0

I am working on a project where i have an online solution, where you can upload an xml file and parses the data within the xml to the database. The files can now be up to 1GB big and my solution must be able to handle this which gives me some difficulty for obvious reasons. My idea was to send the data to the database in chunks.

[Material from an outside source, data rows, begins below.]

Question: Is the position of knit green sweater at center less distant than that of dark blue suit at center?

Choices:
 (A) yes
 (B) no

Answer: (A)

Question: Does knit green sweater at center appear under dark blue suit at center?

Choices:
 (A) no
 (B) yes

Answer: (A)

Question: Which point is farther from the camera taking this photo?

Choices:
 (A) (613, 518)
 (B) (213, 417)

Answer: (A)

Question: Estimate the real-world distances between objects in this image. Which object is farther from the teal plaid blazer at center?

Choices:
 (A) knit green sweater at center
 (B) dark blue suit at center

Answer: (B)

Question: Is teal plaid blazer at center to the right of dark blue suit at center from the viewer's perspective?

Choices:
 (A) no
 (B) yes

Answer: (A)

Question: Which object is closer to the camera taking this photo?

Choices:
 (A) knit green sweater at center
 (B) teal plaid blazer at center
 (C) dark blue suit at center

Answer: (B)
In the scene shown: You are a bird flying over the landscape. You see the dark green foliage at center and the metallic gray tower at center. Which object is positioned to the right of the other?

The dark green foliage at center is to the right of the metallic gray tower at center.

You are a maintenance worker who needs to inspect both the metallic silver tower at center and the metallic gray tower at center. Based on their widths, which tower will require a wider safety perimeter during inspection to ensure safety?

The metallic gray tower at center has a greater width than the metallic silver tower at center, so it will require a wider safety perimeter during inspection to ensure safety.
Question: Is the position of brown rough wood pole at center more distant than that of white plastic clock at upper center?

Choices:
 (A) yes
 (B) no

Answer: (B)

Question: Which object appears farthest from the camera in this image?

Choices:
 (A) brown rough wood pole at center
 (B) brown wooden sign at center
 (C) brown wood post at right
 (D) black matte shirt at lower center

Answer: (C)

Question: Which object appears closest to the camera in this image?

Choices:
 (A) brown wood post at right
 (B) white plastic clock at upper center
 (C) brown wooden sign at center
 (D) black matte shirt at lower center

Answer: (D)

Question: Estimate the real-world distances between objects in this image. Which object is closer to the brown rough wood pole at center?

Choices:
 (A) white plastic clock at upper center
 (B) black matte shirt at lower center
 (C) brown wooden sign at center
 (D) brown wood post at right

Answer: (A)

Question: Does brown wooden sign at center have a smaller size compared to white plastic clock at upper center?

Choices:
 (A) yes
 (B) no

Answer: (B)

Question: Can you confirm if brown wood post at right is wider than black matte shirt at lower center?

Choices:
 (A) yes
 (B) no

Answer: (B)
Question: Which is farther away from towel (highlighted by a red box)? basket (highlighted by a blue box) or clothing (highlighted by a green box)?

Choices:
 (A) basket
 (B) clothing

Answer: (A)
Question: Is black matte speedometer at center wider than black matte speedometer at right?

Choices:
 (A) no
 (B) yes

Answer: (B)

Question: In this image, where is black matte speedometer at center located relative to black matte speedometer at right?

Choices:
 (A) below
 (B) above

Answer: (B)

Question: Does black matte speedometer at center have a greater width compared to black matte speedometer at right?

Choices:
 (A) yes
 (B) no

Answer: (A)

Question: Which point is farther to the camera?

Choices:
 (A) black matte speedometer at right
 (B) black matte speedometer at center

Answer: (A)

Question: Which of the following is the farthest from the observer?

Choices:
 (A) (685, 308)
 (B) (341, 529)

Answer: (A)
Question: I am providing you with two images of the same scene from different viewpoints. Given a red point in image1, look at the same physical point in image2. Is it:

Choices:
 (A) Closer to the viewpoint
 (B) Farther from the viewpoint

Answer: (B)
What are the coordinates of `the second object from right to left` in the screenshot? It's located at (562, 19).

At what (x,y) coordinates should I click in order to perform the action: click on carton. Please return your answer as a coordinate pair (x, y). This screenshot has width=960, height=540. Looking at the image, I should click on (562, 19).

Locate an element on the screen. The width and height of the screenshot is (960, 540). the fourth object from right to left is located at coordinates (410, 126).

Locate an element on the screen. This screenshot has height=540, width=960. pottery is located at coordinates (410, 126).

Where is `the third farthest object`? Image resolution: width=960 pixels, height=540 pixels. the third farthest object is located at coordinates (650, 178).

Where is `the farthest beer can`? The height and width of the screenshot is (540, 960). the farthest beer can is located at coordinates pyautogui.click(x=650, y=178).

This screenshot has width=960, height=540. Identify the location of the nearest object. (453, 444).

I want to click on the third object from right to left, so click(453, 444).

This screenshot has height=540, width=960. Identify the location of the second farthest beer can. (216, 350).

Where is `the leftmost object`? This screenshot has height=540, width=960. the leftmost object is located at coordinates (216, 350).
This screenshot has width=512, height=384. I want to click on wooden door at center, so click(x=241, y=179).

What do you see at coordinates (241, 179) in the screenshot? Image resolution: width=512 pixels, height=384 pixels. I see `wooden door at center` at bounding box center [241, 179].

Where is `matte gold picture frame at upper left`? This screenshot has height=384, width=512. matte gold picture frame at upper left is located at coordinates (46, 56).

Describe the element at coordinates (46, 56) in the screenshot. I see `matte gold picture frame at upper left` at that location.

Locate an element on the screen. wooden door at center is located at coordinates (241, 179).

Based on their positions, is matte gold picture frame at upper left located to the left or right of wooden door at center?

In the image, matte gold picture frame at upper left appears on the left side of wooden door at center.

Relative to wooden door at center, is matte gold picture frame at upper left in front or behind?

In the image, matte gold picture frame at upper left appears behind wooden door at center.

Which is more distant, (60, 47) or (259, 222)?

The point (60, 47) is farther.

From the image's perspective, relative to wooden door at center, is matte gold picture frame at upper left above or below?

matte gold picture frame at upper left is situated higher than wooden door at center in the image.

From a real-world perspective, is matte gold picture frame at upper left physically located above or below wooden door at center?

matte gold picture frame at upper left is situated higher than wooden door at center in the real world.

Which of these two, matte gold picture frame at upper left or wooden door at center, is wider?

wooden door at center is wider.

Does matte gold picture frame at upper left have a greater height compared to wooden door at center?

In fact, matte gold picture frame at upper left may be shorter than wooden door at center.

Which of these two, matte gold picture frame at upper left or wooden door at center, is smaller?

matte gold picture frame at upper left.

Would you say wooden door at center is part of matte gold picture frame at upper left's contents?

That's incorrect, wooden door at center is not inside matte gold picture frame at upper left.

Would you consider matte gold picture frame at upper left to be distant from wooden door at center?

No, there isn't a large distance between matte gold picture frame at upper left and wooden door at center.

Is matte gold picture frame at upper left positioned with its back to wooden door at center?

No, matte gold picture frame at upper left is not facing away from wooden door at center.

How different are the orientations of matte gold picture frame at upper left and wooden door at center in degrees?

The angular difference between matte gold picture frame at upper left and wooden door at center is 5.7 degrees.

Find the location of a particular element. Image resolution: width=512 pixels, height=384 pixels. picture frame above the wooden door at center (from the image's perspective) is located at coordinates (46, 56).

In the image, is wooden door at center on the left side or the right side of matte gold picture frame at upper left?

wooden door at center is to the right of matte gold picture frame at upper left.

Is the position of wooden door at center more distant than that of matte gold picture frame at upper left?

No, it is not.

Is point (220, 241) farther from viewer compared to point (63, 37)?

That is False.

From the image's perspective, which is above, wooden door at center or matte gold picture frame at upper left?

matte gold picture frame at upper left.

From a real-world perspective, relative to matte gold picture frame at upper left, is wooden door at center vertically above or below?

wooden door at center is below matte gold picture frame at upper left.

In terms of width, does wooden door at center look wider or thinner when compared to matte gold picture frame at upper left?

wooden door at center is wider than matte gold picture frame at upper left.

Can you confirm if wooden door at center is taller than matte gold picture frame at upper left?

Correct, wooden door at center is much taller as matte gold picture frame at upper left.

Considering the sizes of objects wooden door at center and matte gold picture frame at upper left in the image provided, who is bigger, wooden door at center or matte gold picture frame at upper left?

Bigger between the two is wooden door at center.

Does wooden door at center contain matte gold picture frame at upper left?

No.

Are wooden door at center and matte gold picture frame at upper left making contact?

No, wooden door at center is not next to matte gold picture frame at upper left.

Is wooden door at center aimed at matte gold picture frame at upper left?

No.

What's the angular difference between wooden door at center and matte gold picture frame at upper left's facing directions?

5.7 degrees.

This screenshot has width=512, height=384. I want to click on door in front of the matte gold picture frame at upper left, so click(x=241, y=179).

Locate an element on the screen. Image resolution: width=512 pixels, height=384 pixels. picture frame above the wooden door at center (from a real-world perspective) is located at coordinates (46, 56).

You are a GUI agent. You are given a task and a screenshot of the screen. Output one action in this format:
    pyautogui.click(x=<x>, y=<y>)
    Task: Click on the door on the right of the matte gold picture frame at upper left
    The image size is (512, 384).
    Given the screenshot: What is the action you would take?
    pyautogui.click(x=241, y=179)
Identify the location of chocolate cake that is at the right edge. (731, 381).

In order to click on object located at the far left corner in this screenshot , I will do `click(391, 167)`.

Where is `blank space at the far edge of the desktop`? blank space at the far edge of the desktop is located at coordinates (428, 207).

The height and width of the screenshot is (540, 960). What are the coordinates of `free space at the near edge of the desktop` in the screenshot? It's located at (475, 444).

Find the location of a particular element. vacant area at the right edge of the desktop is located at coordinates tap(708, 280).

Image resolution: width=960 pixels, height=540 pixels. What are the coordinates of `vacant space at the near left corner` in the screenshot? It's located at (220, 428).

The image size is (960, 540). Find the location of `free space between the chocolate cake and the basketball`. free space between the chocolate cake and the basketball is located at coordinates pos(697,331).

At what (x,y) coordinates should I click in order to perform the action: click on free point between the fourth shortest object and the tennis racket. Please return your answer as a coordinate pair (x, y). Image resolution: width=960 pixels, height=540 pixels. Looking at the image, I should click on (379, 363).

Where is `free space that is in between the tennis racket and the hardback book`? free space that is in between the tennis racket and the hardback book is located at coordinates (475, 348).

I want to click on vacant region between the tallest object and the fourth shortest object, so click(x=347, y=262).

Here is a small example of how the xml file can look

    <BPM6 language="english" submissionType="normal" version="14">
  <masterdata tlf="" by="" postnr="" gadenavn="" firmanavn="" loebenr="" 
refperio="201711" idno="61092919">
    <kontaktpersoner>
      <person fuldtnavn="Morten Nystrup Rasmussen" tlf="" 
email="mnr@nationalbanken.dk" />
    </kontaktpersoner>
  </masterdata>
  <AK1>
    <AK1MedIsin>
      <data Isin="123" Koncern="D" Valuta="ANG" VPreg="J"/>
      <data Isin="123" Koncern="D" Valuta="ANG" VPreg="J"VaerdiPrincip="M"Fritekst="&#xD;" />
      <data Isin="123" Koncern="D" Valuta="ANG" VPreg="J" VaerdiPrincip="M" Fritekst="&#xD;" />
      <data Isin="123" Koncern="D" Valuta="ANG" VPreg="J" VaerdiPrincip="M" Fritekst="&#xD;" />
      <data Isin="123" Koncern="D" Valuta="ANG" VPreg="J" VaerdiPrincip="M" Fritekst="&#xD;" />
      <data Isin="123" Koncern="D" Valuta="ANG" VPreg="J" />
      <data Isin="123" Koncern="D" Valuta="ANG" VPreg="J"VaerdiPrincip="M"/>
      <data Isin="123" Koncern="D" Valuta="ANG" VPreg="J"VaerdiPrincip="M"/>
      <data Isin="123" Koncern="D" Valuta="ANG" VPreg="J"VaerdiPrincip="M"/>
      <data Isin="123" Koncern="D" Valuta="ANG" VPreg="J" VaerdiPrincip="M" />
    </AK1MedIsin>
  </AK1>
  <OB2a>
    <OB2aUdenIsin>
        <data InternKode="3" Branche="BZ2" Sektor="1120"/>
        <data InternKode="4" Branche="BZ2" Sektor="1120"/>
        <data InternKode="5" Branche="BZ2" Sektor="1120"/>
        <data InternKode="6" Branche="BZ2" Sektor="1120"/>
        <data InternKode="7" Branche="BZ2" Sektor="1120"/>
    </OB2aUdenIsin>
   </OB2a>
</BPM6>

The full xml files are obviously a lot bigger. My main problem is that i have to read the data within the nodes "AK1MedIsin" and "OB2aUdenIsin" and these names are unknown and will change from file to file.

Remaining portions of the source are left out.